UPSC row: English marks not to be counted in CSAT grading, says Minister
The government on Monday said that the marks in English language comprehension skills in the civil service exam aptitude test would not be included in preparing the merit list but the opposition continued to raise objections, particularly on discrimination against regional languages
New Delhi: The government on Monday said that the marks in English language comprehension skills in the civil service exam aptitude test would not be included in preparing the merit list but the opposition continued to raise objections, particularly on discrimination against regional languages.
Minister of State in Prime Minister's Office Jitendra Singh told the Rajya Sabha that the exams have been thus made "language neutral".
"Government is of the opinion that in the Civil Services Preliminary examination, Paper II, the marks of the question section on 'English language comprehension skills' should not be included in gradation or merit," the minister said in his statement made in both the houses.
He also announced that candidates who appeared in Civil Services Examination 2011 may be allowed one more attempt in 2015.
"The government has studied the matter very deeply and tried to handle it sensitively," Jitendra Singh said.
In the Rajya Sabha, many members wanted to seek clarifications from the minister.
However, Deputy Chairman P.J. Kurien said that the statement was made on a demand and clarifications could not be taken up.
Undeterred, opposition members from non-Hindi speaking states said it was still partial towards regional languages, even as Jitendra Singh clarified; "We have made it language neutral."
"Students from south India may be understanding English better than Hindi.
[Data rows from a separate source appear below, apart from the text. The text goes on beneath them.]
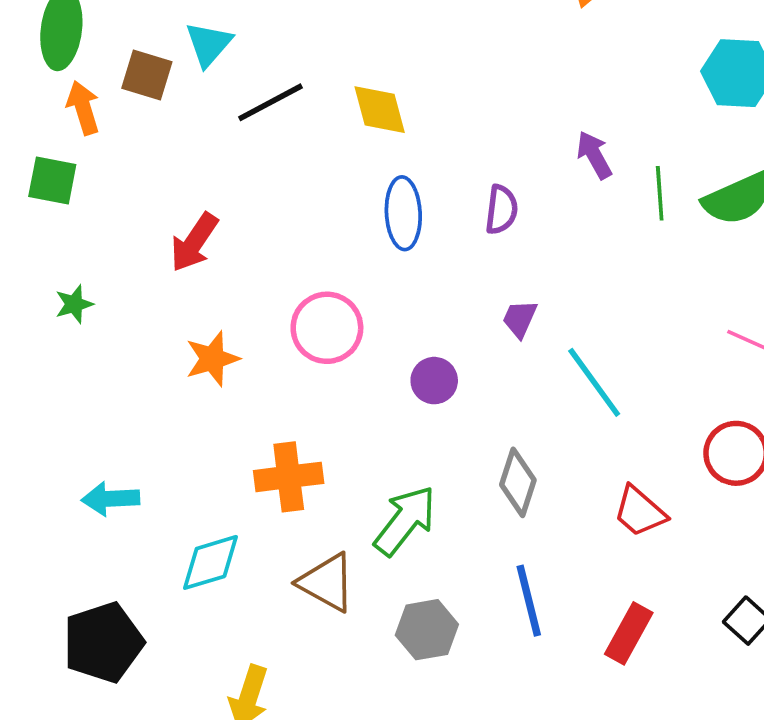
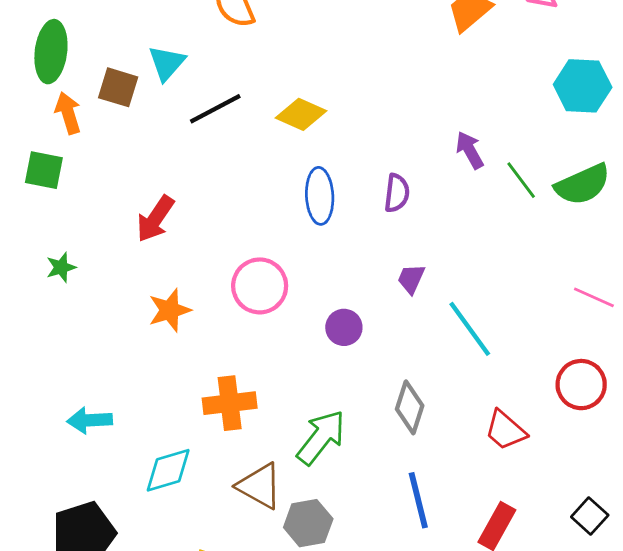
yellow diamond: (380, 110) -> (301, 114), turned -51
green line: (660, 193) -> (521, 180), turned -33
gray hexagon: (427, 630) -> (308, 523), moved

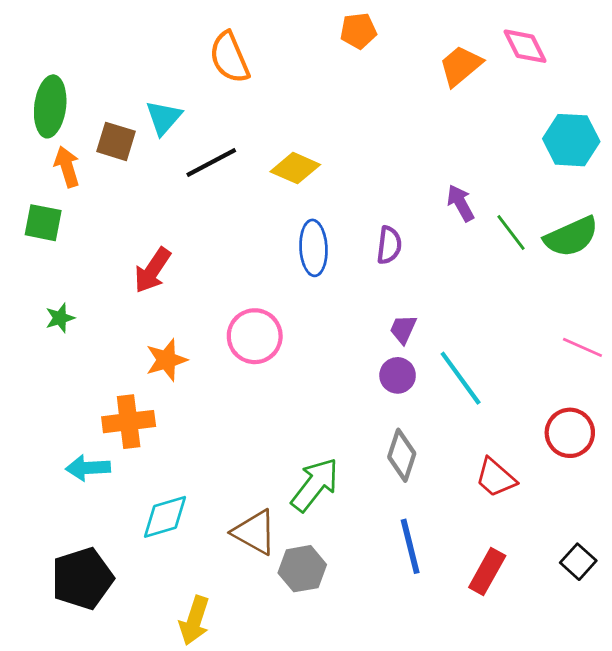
purple circle: (344, 327) -> (398, 375), moved
orange cross: (230, 403) -> (129, 422), moved

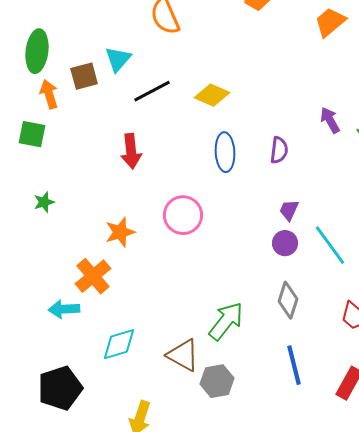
brown square: (116, 141) -> (84, 76), turned -32
red arrow: (152, 270) -> (131, 151), moved, turned -40
orange cross: (129, 422) -> (93, 276), turned -33

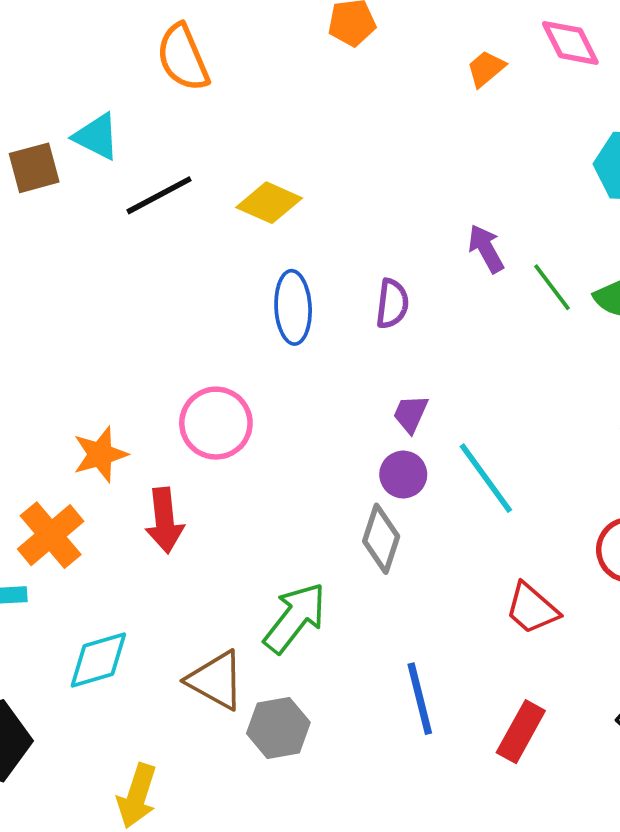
orange trapezoid: (330, 22) -> (486, 69), size x0.7
cyan triangle: (118, 59) -> (97, 137), turned -44
red arrow: (131, 151) -> (165, 520), moved
gray diamond: (288, 300) -> (381, 539), moved

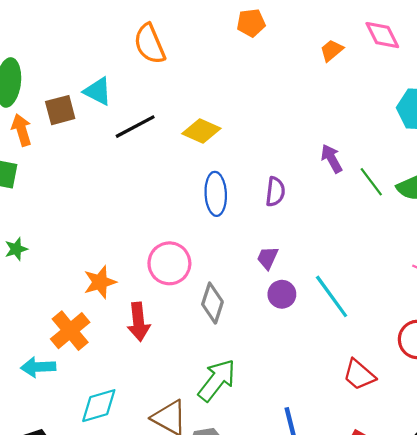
purple trapezoid: (411, 414) -> (268, 258), moved
gray diamond: (381, 539) -> (212, 303), moved

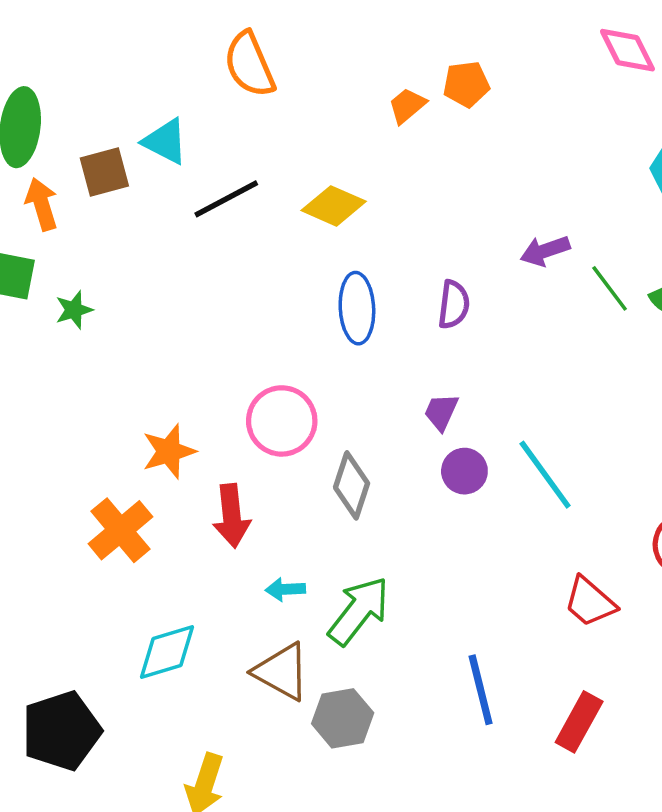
orange pentagon: (251, 23) -> (466, 84), moved
orange trapezoid: (332, 50) -> (407, 106), moved
purple arrow: (332, 159) -> (545, 251), turned -80
green star: (16, 249) -> (74, 310), moved
cyan arrow: (38, 367) -> (285, 589), moved, size x0.7

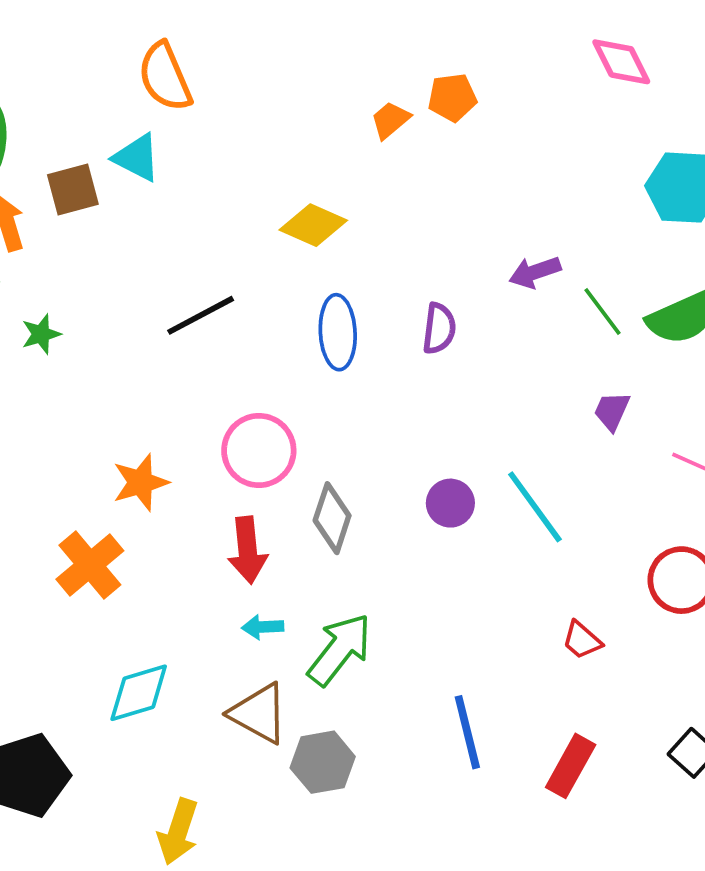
orange semicircle: (249, 64) -> (165, 77), moved
black line: (226, 199) -> (201, 315), moved
purple trapezoid: (441, 412) -> (612, 411), moved
red arrow: (232, 516) -> (248, 550), moved
red trapezoid: (590, 602) -> (582, 640), size x0.7

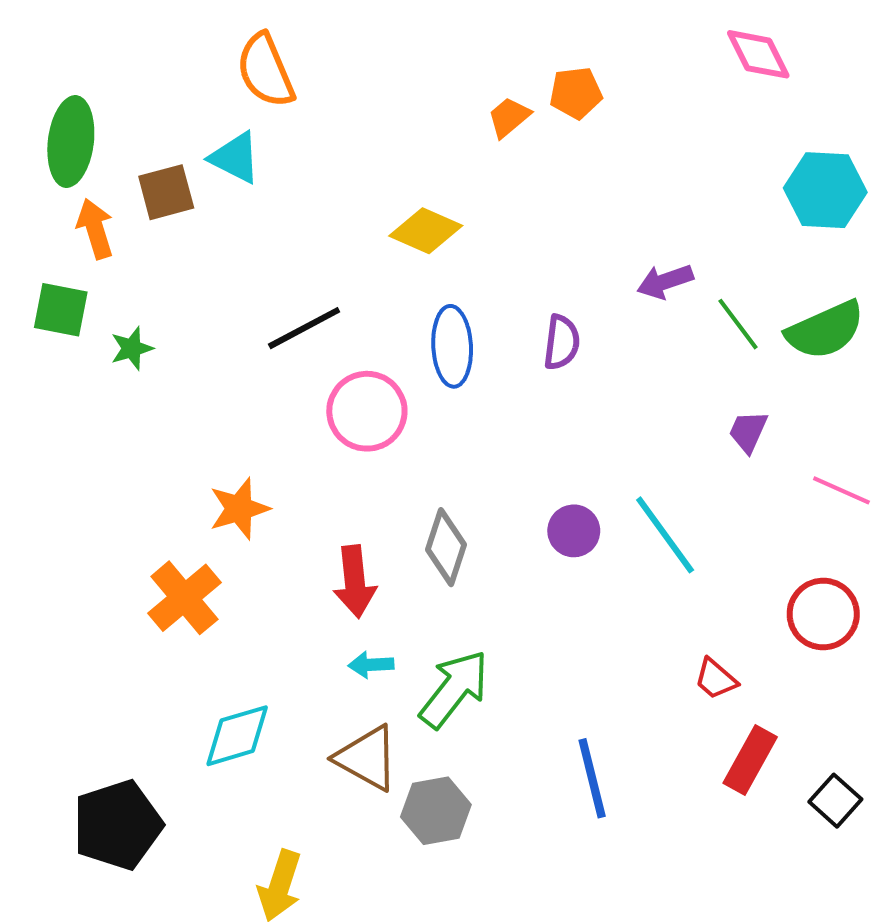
pink circle: (259, 451) -> (367, 411), moved
red rectangle: (571, 766) -> (750, 760), moved

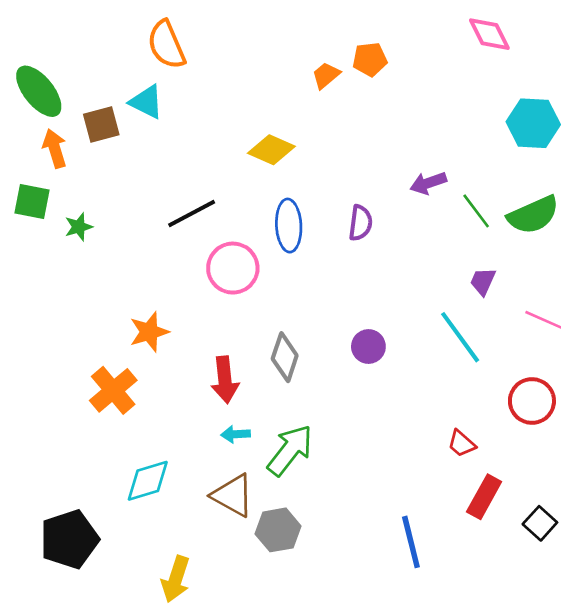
green ellipse: (71, 142) -> (39, 91), turned -46
cyan line: (665, 535) -> (460, 337), moved
blue line: (592, 778) -> (411, 542), moved

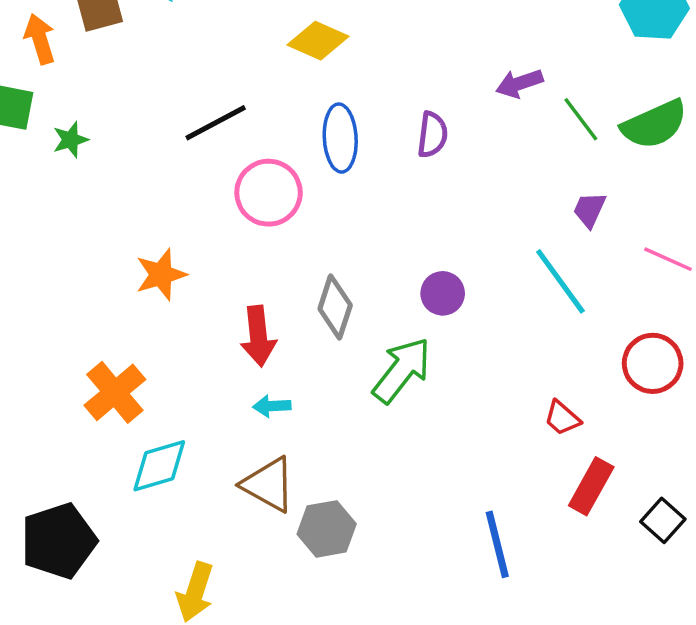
orange cross: (113, 390) -> (115, 392), moved
green arrow: (290, 450) -> (402, 370), moved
What about them," said Vayalar Ravi of the Congress, and was joined by other members from non-Hindi speaking states."
"The non-Hindi speaking students have been facing bias for very long," said Kanimozhi of the DMK.
"The question paper for UPSC must be in all national languages, why only Hindi and English," said P. Rajeeve of the Communist Party of India-Marxist.
In response, Jitendra Singh said all languages in the 8th Schedule of the Constitution are treated equally and that status remains unchanged.
This did not satisfy opposition members who wanted clarifications, despite the deputy chairman insisting that a notice can be given to discuss the topic later.
As the din continued, the upper house saw two brief adjournments, before being adjourned for the day.
The CSAT-II paper in the preliminary exam, conducted by the Union Service Public Commission, carries questions on comprehension, interpersonal skills including communication skills, logical reasoning and analytical ability, decision-making and problem-solving, general mental ability, basic numeracy and English language comprehension skills (of Class 10 level).
The aspirants for the examination have been demanding it be scrapped as they term it discriminatory to those from Hindi-speaking states as well as humanities students.